TERMS OF SERVICE

THIS SOFTWARE-AS-A-SERVICE AGREEMENT, together with the Order Form (if applicable) and the exhibits hereto (collectively, the “Agreement”) is made and entered into between 8base, Inc., a Delaware corporation (“8base”), and you, an 8base customer (“You” or “Your”).  Hereinafter, 8base and You may be referred to individually as a “Party” or collectively as the “Parties.”
Subject to the terms of this Agreement, 8base will use commercially reasonable efforts to provide the Services to You as set-forth in a separate Order Form or Your dashboard on the 8base web platform. These Terms and Conditions govern Your use of the Services. You must register to use the Services by first identifying an administrative user by name and password.  Thereafter, each subsequent authorized user (i.e., employees or contractors) must create their own username and password to use the Services. 8base reserves the right to refuse registration to persons that violate this Agreement and to cancel passwords it deems inappropriate. For purposes hereof, the term “Services” means the software, hosted services, and support that 8base will provide to You under this Agreement.

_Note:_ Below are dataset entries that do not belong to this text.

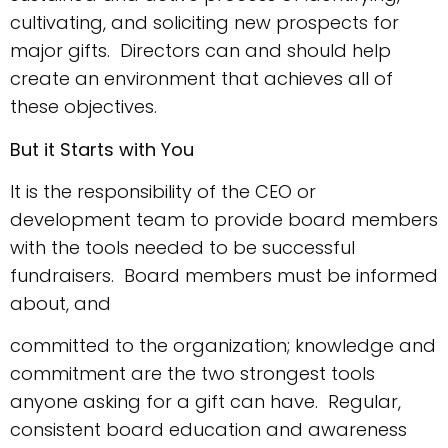
cultivating, and soliciting new prospects for
major gifts. Directors can and should help
create an environment that achieves all of
these objectives.
But it Starts with You
It is the responsibility of the CEO or
development team to provide board members
with the tools needed to be successful
fundraisers. Board members must be informed
about, and
committed to the organization; knowledge and
commitment are the two strongest tools
anyone asking for a gift can have. Regular,
consistent board education and awareness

1.    RESTRICTIONS AND RESPONSIBILITIES
1.1   In using the Services, You will not, directly or indirectly: reverse engineer, decompile, disassemble or otherwise attempt to discover the source code, object code or underlying structure, ideas, know-how or algorithms relevant to the proprietary 8base software provided as part of the Services, and documentation or data related to the Services (collectively, the “Software”); modify, translate, or create derivative works based on the Services or Software (except as authorized herein to use  the Services); use the Services or any Software for timesharing or service bureau purposes or for the benefit of a third party; or remove any proprietary notices or labels. For purposes of clarity, Your use of the Software is permitted under a non-exclusive, non-transferable, non-sublicensable license to use the Services, and shall terminate upon termination or expiration of Your use of the Services. Hereinafter, for ease of reference, mention of the Services shall include the Software unless otherwise specified.

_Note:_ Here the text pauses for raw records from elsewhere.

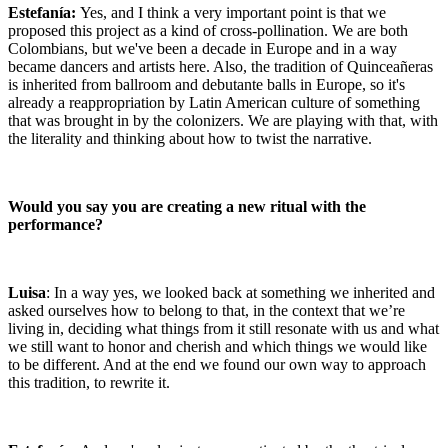
Estefanía:
Yes, and I think a very important point is that we
proposed this project as a kind of cross-pollination. We are both
Colombians, but we've been a decade in Europe and in a way
became dancers and artists here. Also, the tradition of Quinceañeras
is inherited from ballroom and debutante balls in Europe, so it's
already a reappropriation by Latin American culture of something
that was brought in by the colonizers. We are playing with that, with
the literality and thinking about how to twist the narrative.
Would you say you are creating a new ritual with the
performance?
Luisa
: In a way yes, we looked back at something we inherited and
asked ourselves how to belong to that, in the context that we’re
living in, deciding what things from it still resonate with us and what
we still want to honor and cherish and which things we would like
to be different. And at the end we found our own way to approach
this tradition, to rewrite it.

1.2   You represent, covenant, and warrant that You will use the Services only in compliance with this Agreement and all applicable laws and regulations. You agree to indemnify and hold harmless 8base against any damages, losses, liabilities, settlements and expenses (including without limitation costs and attorneys’ fees) in connection with any claim or action that arises from an alleged violation of the foregoing or otherwise from Your use of the Services. Although 8base has no obligation to monitor Your use of the Services, it may do so periodically to prohibit any use it believes may violate the terms hereof. You shall be responsible for obtaining and maintaining any equipment and ancillary services needed to connect to, access or otherwise use the Services including, without limitation, modems, hardware, servers, software, operating systems, networking, web servers and the like (collectively, “Equipment”).  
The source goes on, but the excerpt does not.